• [Collected data]:
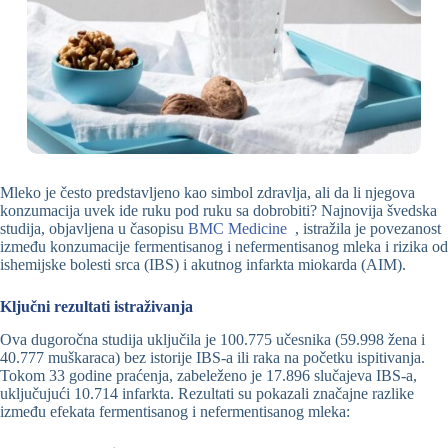
Mleko je često predstavljeno kao simbol zdravlja, ali da li njegova
konzumacija uvek ide ruku pod ruku sa dobrobiti? Najnovija švedska
studija, objavljena u časopisu
BMC Medicine
, istražila je povezanost
između konzumacije fermentisanog i nefermentisanog mleka i rizika od
ishemijske bolesti srca (IBS) i akutnog infarkta miokarda (AIM).
Ključni rezultati istraživanja
Ova dugoročna studija uključila je 100.775 učesnika (59.998 žena i
40.777 muškaraca) bez istorije IBS-a ili raka na početku ispitivanja.
Tokom 33 godine praćenja, zabeleženo je 17.896 slučajeva IBS-a,
uključujući 10.714 infarkta. Rezultati su pokazali značajne razlike
između efekata fermentisanog i nefermentisanog mleka:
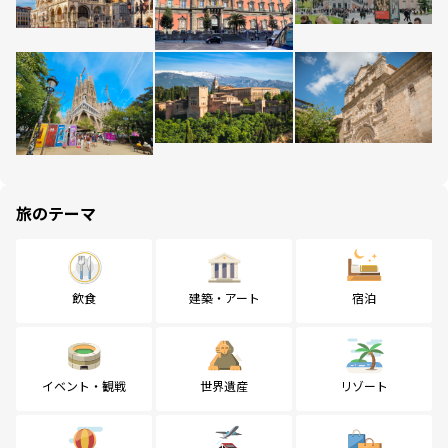
旅のテーマ
飲食
建築・アート
宿泊
イベント・観戦
世界遺産
リゾート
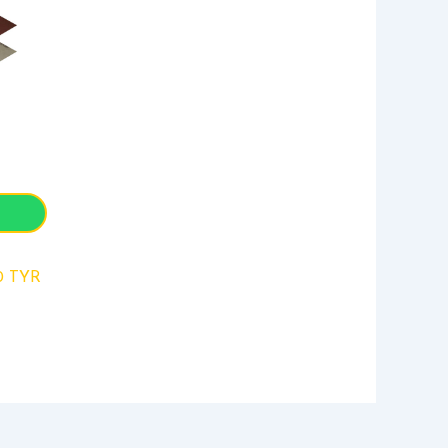
0 TYR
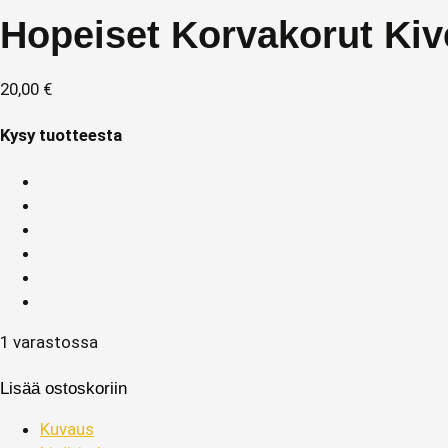
Hopeiset Korvakorut Kiv
20,00
€
Kysy tuotteesta
1 varastossa
Lisää ostoskoriin
Kuvaus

• [TASK BRIEF]: For the records above, state how many lines contain "mleka", and nothing more.

• [EXERCISE RESPONSE]: 2